Stosowanie syntetycznych insektycydów do zwalczania szkodników owadzich w uprawach stanowi praktykę ogólnoświatową. To praktyczne zastosowanie zyskało wysoki stopień popularności komercyjnej, ponieważ okazało się, że ten sposób zwalczania może zwiększyć plony. Jednakże skuteczne stosowanie insektycydów wymaga wydatnego nadzoru pod względem oporności insektycydów oraz narażenia środowiska i pracowników. Jednym z rozwiązań tego problemu było dostarczenie nowych, bardziej aktywnych insektycydów w celu ograniczenia zapotrzebowania na starsze, silnie toksyczne insektycydy oraz zmniejszenia ich ilości wprowadzanej do środowiska.
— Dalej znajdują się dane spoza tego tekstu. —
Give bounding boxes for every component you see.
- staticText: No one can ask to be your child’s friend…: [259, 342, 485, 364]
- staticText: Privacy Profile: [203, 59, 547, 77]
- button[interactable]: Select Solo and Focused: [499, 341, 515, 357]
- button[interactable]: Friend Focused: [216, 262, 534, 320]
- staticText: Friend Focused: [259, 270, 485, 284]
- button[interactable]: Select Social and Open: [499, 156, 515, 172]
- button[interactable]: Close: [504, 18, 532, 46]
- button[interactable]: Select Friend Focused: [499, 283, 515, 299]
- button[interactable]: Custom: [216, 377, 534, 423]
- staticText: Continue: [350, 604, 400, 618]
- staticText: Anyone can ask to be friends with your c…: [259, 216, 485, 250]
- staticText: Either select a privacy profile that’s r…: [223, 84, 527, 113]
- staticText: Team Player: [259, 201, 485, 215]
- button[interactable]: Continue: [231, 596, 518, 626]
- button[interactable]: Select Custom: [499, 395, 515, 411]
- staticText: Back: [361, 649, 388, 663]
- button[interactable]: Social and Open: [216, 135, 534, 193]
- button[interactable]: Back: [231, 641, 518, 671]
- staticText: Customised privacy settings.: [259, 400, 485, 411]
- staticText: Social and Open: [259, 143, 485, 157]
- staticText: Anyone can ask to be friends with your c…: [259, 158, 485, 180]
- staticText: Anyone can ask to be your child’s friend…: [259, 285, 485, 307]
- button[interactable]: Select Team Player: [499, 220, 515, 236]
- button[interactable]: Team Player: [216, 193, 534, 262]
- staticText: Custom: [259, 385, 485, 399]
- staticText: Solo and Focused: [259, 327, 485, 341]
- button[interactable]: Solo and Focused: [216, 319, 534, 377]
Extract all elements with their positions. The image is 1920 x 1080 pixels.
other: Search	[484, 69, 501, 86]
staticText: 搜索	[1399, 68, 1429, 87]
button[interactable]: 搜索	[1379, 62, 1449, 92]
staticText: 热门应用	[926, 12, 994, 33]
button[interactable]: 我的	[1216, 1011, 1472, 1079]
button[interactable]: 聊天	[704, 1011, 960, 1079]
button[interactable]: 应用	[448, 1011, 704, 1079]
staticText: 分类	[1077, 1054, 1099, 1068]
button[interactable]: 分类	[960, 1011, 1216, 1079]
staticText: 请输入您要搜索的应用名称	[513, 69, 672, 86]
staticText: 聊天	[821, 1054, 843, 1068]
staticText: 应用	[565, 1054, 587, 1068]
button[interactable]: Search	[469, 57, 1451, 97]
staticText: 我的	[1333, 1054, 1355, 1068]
Jedną z nowych klas insektycydów, które uzyskują znaczące uznanie na rynkach są tak zwane insektycydy „neonikotynoidowe. Związki z tej klasy obejmują na przykład takie związki jak imidaklopryd, acetamipryd i tiametoksam, które są ujawnione odpowiednio w opisach patentowych U.S. 4742060 i 5304566 oraz EP 580553A2.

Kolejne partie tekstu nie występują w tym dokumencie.